3 Responses to “Expressing the essence through art”

  1. On December 30th, 2011 at 7:41 pm artbizness said:

    I would definitely agree with this from my experience as a practitioner of both art and meditation.

    Quite often an artist tries to impose their will on the materials, and actually that makes really bad art (usually). You have to allow things to surface and go with what arises. What arises usually is better than what you wanted to make in the first place! It’s quite a mystical process. You have to give yourself up to it.

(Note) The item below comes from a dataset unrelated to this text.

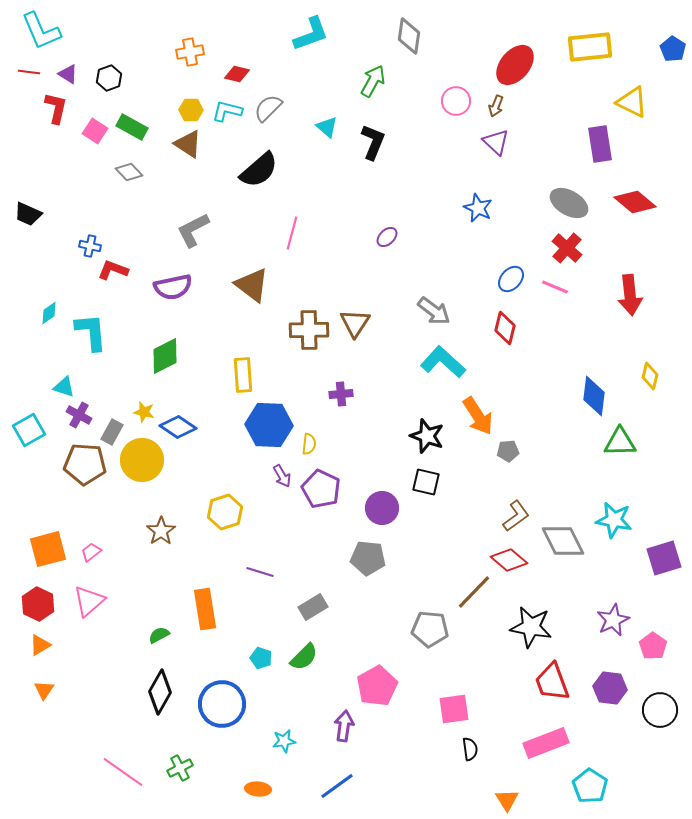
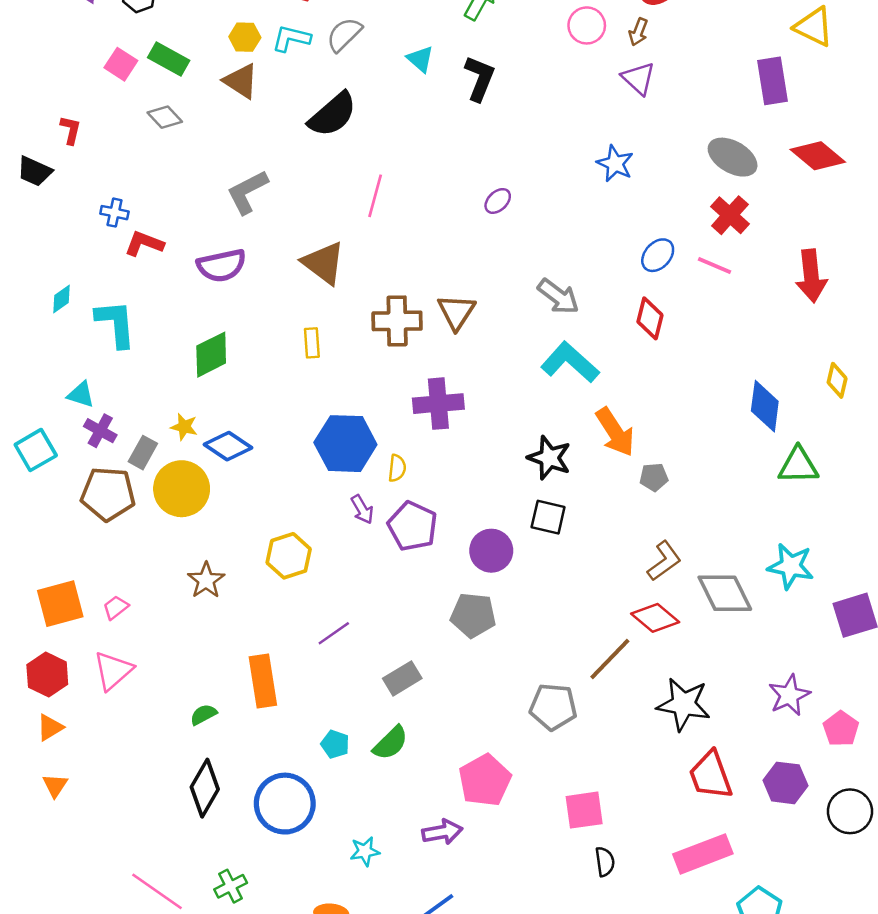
red L-shape: (56, 108) -> (71, 130), moved, size x0.7
yellow rectangle: (243, 375) -> (312, 343), moved, size x0.7
purple cross: (341, 394) -> (438, 404), size x1.6
purple line: (260, 572) -> (334, 633), turned -52
purple arrow: (344, 726) -> (442, 832), turned 72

  2. On December 30th, 2011 at 7:50 pm ianmobsby said:

    Thats interesting Mike that you see it as a mystical process. Is that like submission of the task, letting go, is it that sort of process in art too?

  3. On December 30th, 2011 at 8:22 pm artbizness said:

    Yes.

    It took me a long time to see it that way, but there is definitely always that element to it for me. Most of my most successful works have been made that way.

    Generating art or music or poetry comes out of “play”, in the sense of getting lost in playing with stuff (paint if you’re a painter, words if you’re a poet, music if you’re a musician).

    There’s definitely a sense of losing oneself in it, and then a certain “magic” happens where you suddenly catch on to something. If you’re not being attentive or fully in the moment, then you can miss that moment and you’ve lost it – the work won’t get made. It takes a lot of practise, and most artists will only show about 10% of their work for that reason. You have to get through 90% dross first before you can even get to the point where you’re ready. I’m always surprised at the number of musicians especially, even very famous and successful musicians, who talk about this very thing.

    It’s not talked about so much in art, as it’s seen as either detracting, specific to a certain style of art, backwards or nonsense. Or a combination of all four.